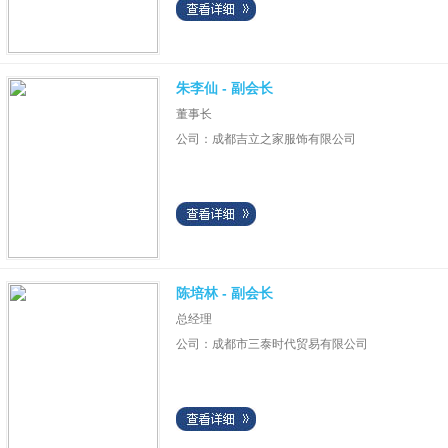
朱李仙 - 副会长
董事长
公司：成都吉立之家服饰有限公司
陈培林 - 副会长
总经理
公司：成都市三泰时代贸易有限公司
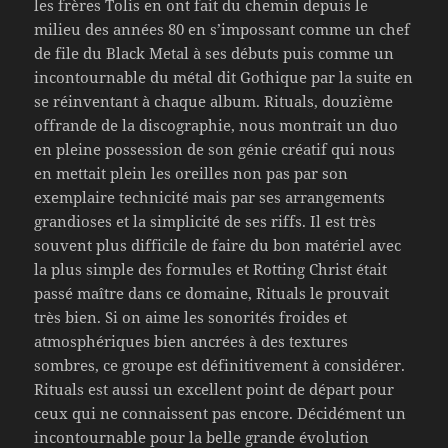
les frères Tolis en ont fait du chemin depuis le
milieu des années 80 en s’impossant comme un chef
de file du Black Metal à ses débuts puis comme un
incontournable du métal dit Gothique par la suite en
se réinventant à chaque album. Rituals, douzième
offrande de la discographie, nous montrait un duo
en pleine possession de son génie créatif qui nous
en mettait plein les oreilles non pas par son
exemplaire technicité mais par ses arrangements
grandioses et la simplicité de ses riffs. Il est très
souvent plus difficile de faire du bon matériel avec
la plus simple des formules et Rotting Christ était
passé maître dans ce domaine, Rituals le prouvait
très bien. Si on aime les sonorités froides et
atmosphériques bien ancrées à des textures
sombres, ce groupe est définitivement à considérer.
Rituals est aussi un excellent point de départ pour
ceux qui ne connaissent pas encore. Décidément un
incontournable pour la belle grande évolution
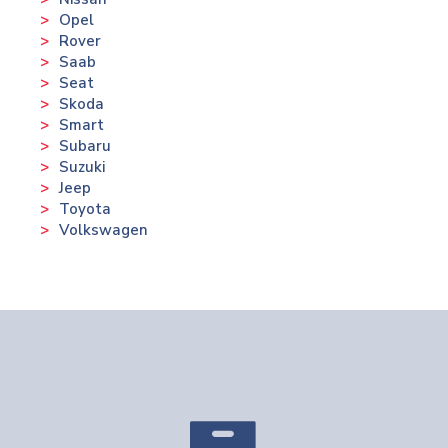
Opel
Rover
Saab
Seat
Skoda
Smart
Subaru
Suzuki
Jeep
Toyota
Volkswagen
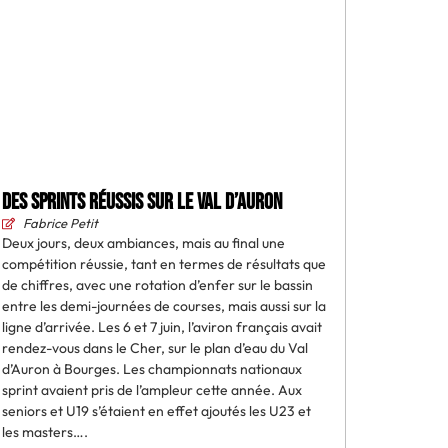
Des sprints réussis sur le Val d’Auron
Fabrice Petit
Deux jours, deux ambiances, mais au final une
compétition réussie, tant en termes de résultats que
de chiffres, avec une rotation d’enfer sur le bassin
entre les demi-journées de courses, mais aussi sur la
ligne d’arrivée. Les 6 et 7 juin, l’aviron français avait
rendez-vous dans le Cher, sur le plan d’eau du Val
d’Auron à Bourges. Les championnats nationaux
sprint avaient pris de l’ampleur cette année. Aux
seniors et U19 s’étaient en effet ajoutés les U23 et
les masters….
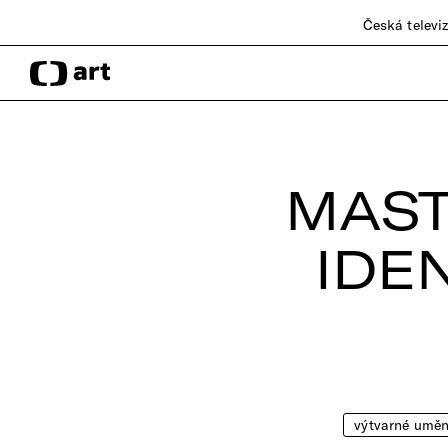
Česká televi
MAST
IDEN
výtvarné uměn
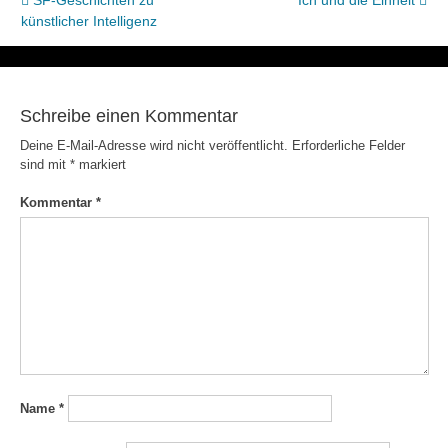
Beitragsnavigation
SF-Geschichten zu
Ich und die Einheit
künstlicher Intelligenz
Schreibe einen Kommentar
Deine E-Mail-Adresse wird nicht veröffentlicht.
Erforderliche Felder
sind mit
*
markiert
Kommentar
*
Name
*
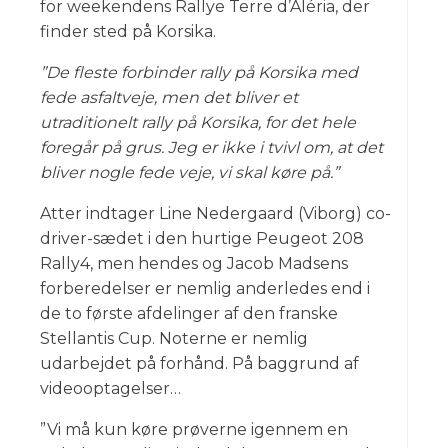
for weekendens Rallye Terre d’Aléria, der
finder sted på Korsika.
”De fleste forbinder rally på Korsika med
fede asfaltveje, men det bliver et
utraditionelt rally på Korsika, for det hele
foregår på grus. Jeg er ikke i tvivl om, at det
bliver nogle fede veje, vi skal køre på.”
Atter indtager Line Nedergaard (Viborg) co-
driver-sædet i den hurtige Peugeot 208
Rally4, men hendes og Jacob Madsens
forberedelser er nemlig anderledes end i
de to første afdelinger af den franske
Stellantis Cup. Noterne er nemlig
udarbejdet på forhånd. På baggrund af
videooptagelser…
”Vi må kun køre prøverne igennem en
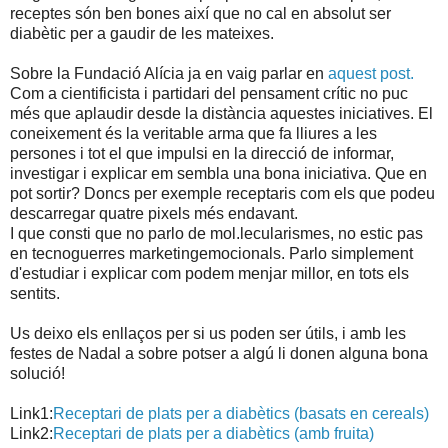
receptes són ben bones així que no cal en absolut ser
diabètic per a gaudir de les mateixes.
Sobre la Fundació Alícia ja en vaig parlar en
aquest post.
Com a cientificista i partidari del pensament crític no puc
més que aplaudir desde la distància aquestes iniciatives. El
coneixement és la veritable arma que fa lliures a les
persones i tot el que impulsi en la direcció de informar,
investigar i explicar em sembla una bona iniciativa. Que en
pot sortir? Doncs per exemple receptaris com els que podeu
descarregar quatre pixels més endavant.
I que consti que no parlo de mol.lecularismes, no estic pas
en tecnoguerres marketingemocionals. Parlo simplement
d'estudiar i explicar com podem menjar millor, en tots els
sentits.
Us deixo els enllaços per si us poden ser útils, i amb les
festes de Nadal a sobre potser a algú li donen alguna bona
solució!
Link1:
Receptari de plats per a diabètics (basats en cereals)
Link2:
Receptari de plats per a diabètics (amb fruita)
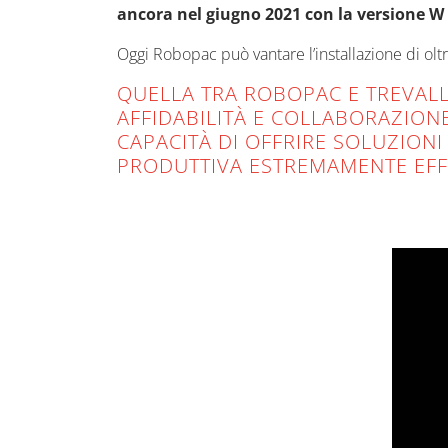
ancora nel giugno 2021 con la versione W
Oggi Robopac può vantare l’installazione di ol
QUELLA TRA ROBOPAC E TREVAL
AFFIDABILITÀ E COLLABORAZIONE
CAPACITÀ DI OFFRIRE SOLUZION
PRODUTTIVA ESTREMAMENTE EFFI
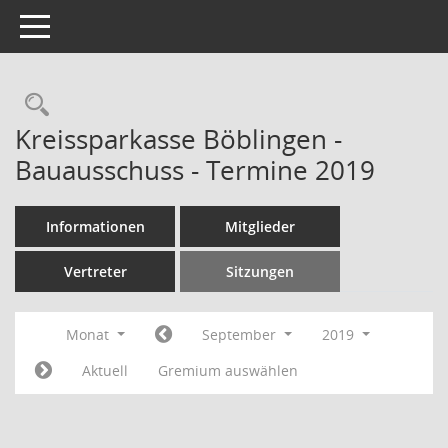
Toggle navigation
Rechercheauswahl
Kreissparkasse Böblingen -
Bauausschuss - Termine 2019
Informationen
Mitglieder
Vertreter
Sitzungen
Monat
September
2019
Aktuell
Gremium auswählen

---

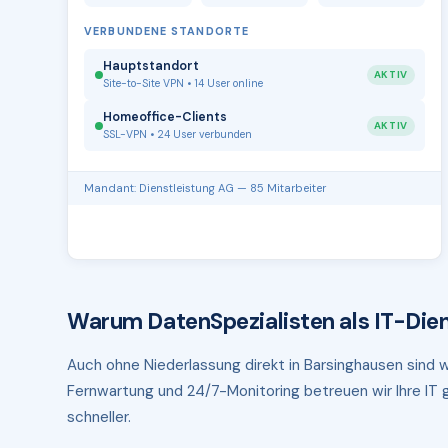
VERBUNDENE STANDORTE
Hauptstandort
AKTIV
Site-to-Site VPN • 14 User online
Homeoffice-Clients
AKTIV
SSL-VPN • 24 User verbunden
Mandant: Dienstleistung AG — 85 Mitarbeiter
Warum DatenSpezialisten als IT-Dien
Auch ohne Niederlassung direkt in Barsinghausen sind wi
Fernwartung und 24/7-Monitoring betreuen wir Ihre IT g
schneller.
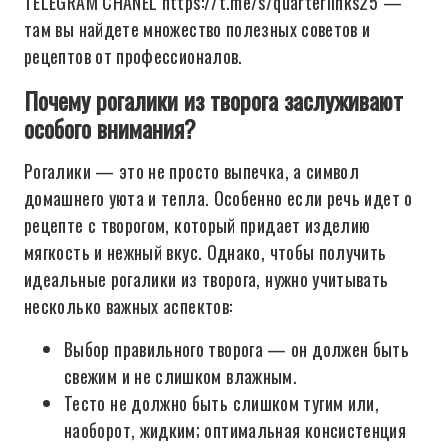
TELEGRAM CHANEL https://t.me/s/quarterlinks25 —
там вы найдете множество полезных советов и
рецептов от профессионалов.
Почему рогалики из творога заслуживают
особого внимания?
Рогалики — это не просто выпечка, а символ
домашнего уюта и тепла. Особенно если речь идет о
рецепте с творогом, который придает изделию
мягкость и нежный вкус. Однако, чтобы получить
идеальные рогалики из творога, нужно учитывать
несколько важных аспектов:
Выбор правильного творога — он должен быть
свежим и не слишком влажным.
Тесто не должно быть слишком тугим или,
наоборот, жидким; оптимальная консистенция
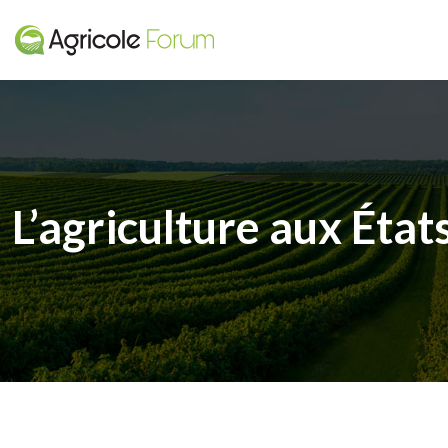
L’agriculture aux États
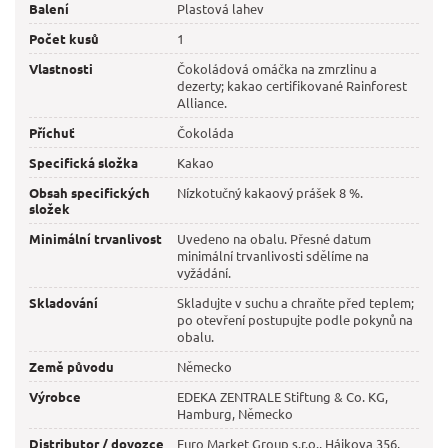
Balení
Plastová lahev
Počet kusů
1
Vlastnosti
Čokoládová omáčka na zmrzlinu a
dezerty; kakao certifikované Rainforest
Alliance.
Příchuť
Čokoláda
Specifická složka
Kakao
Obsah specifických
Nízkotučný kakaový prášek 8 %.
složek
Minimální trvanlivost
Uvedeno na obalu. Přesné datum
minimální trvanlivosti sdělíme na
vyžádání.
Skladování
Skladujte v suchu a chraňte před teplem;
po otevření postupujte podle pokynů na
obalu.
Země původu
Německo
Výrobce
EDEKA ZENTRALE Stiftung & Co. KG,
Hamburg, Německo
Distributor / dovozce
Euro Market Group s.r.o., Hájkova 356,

▶ [Task to complete]: Give back exactly, and solely, the section of the data above bounded by the line containing "investigar i explicar" and the line containing "Gremium auswählen", both bounding lines included and pictures omitted.

▶ [Answer to this exercise]:
investigar i explicar em sembla una bona iniciativa. Que en
pot sortir? Doncs per exemple receptaris com els que podeu
descarregar quatre pixels més endavant.
I que consti que no parlo de mol.lecularismes, no estic pas
en tecnoguerres marketingemocionals. Parlo simplement
d'estudiar i explicar com podem menjar millor, en tots els
sentits.
Us deixo els enllaços per si us poden ser útils, i amb les
festes de Nadal a sobre potser a algú li donen alguna bona
solució!
Link1:
Receptari de plats per a diabètics (basats en cereals)
Link2:
Receptari de plats per a diabètics (amb fruita)
ancora nel giugno 2021 con la versione W
Oggi Robopac può vantare l’installazione di ol
QUELLA TRA ROBOPAC E TREVAL
AFFIDABILITÀ E COLLABORAZIONE
CAPACITÀ DI OFFRIRE SOLUZION
PRODUTTIVA ESTREMAMENTE EFFI
Toggle navigation
Rechercheauswahl
Kreissparkasse Böblingen -
Bauausschuss - Termine 2019
Informationen
Mitglieder
Vertreter
Sitzungen
Monat
September
2019
Aktuell
Gremium auswählen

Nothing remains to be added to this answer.